Work in the United States has taken a plunge in productivity, and it’s concerning employers. According to The Washington Post, this decline hasn’t been seen in decades and is the sharpest plunge in 48 years.
The productivity plunge has been observed in the nonfarm business sector. Employees are producing less while they’re clocked in each day, raising concerns among economists, per NPR. This slowdown in productivity comes at a time of “quiet quitting,” a term to describe slowing down in daily responsibilities, which has circulated on social media.
So, why is low productivity a problem?
According to the U.S. Bureau of Labor Statistics, labor productivity is essential for economic growth.

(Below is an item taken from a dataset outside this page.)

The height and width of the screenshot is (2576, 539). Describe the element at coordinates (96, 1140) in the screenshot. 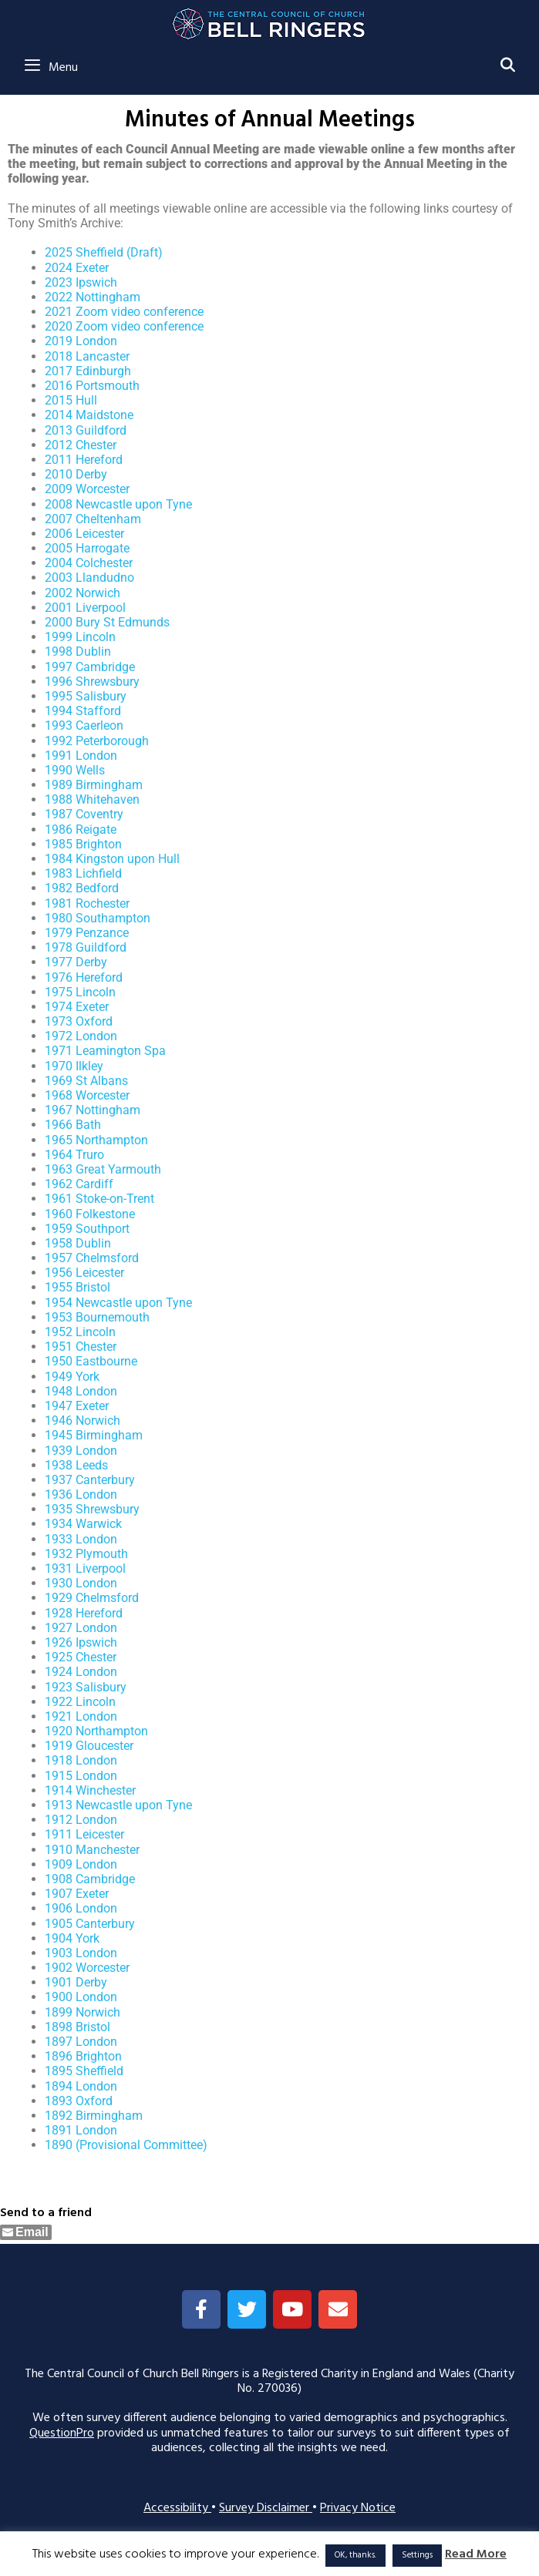 I see `1965 Northampton` at that location.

Work productivity allows the economy to grow in labor income and help improve living standards.
Increased productivity provides more goods and services at lower costs and also helps combat inflation, which would be beneficial to the rising prices the U.S. is currently facing, per the Deseret News.
These productivity problems are coming amidst other issues in the U.S. economy, such as employee shortages and high burnout. If productivity continues to decline, the U.S. economy will likely struggle, opportunities will become scarce and quality of life will decrease, according to NPR.
What is causing this decline in productivity?
There are several theories from economists as to why productivity has taken a hit this year. One theory is the current job market. Employees hold leverage during the labor shortage as companies lose workers to better-paid or more flexible jobs.
Another proposed theory is that workers are in a funk since the pandemic. There’s a disconnect between work and reward, as well as increased leniency leading to fewer goods produced, since it’s currently more difficult for employers to replace under-performing employees, according to The Washington Post.